[[ DATA UNDER STUDY, beginning ]]

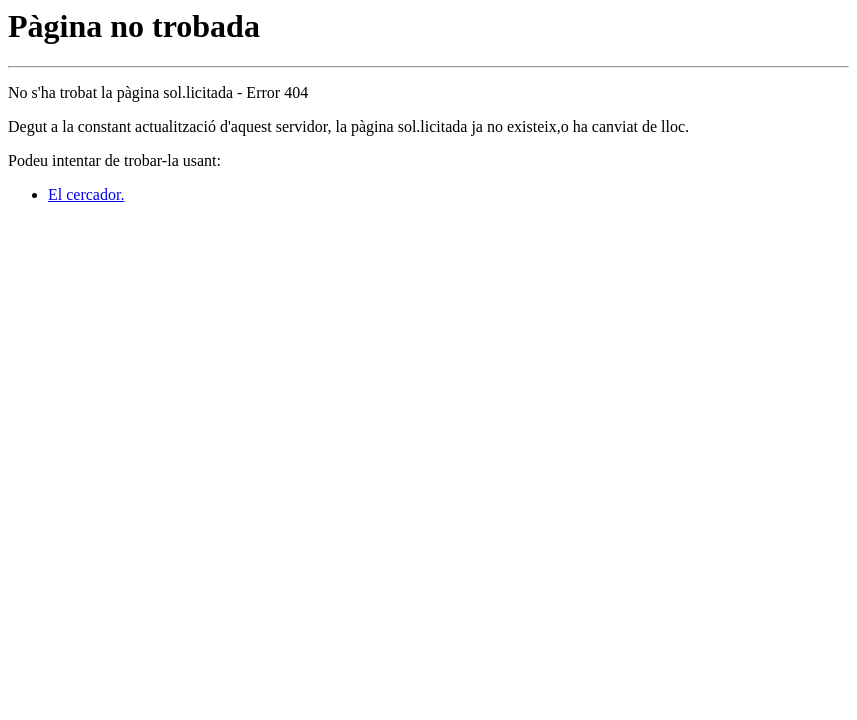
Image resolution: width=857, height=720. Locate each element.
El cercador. (86, 194)
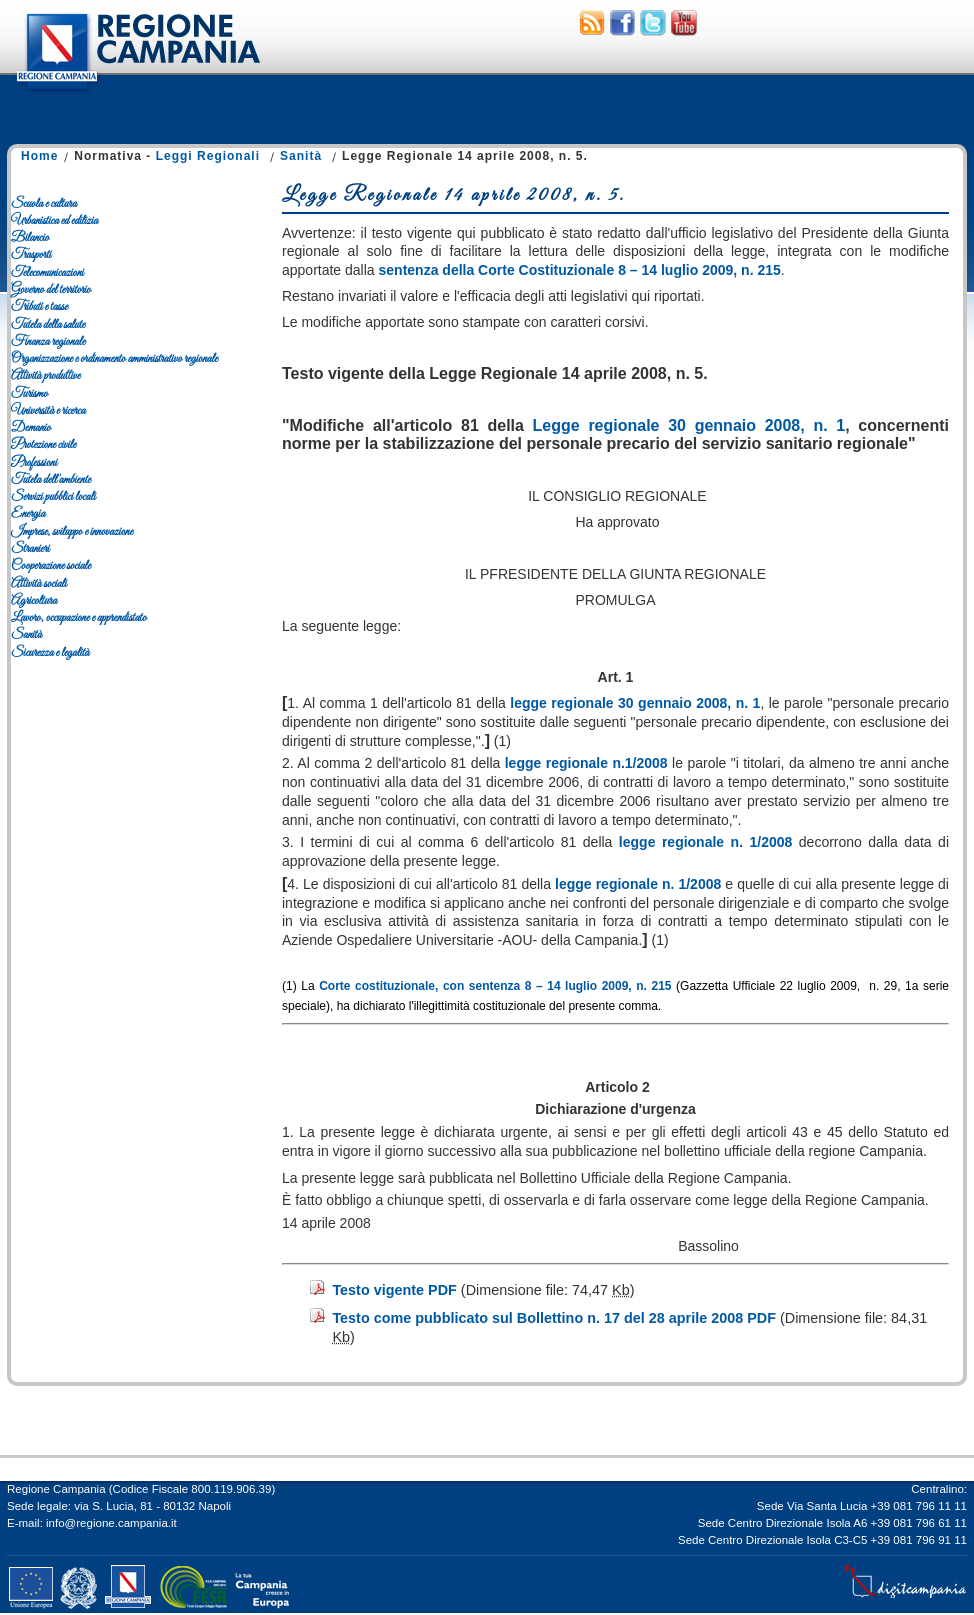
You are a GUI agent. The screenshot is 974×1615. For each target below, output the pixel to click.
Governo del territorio (51, 290)
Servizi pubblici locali (53, 497)
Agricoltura (34, 601)
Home (39, 156)
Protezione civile (43, 445)
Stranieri (30, 549)
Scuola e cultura (44, 204)
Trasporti (31, 255)
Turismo (29, 394)
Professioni (34, 463)
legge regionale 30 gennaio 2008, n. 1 (635, 703)
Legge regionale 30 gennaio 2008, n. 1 (689, 425)
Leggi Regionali (208, 156)
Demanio (31, 428)
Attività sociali (39, 584)
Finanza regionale (48, 342)
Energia (28, 514)
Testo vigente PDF (394, 1290)
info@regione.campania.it (111, 1523)
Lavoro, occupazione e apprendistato (78, 618)
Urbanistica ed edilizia (54, 221)
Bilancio (30, 238)
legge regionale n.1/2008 (586, 763)
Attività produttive (45, 376)
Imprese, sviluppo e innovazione (72, 532)
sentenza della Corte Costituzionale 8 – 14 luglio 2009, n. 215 (580, 270)
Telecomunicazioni (47, 273)
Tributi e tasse (39, 307)
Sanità (301, 156)
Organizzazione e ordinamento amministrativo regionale (114, 359)
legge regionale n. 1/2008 (705, 842)
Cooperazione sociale (51, 566)
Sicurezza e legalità (50, 653)
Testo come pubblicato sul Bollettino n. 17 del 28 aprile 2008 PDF (554, 1318)
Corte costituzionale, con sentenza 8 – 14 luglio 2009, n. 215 (495, 986)
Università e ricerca (48, 411)
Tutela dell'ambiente (51, 480)
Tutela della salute (48, 325)
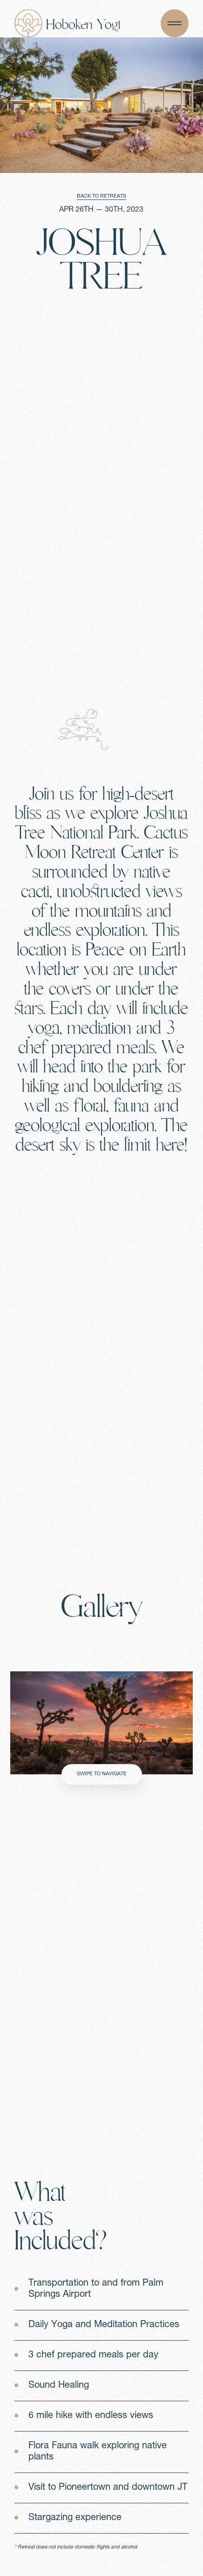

[[ DATA UNDER STUDY, end ]]

ACTIVITY |
Every line from the one holding "legge regionale n.1/2008 (586, 763)" to the last line of the listing above, inclusive, must appear exactly as written, and no picture may appear.

RESULT OF THIS EXERCISE |
legge regionale n.1/2008 (586, 763)
Attività produttive (45, 376)
Imprese, sviluppo e innovazione (72, 532)
sentenza della Corte Costituzionale 8 – 14 luglio 2009, n. 215 (580, 270)
Telecomunicazioni (47, 273)
Tributi e tasse (39, 307)
Sanità (301, 156)
Organizzazione e ordinamento amministrativo regionale (114, 359)
legge regionale n. 1/2008 (705, 842)
Cooperazione sociale (51, 566)
Sicurezza e legalità (50, 653)
Testo come pubblicato sul Bollettino n. 17 del 28 aprile 2008 PDF (554, 1318)
Corte costituzionale, con sentenza 8 – 14 luglio 2009, n. 215 (495, 986)
Università e ricerca (48, 411)
Tutela dell'ambiente (51, 480)
Tutela della salute (48, 325)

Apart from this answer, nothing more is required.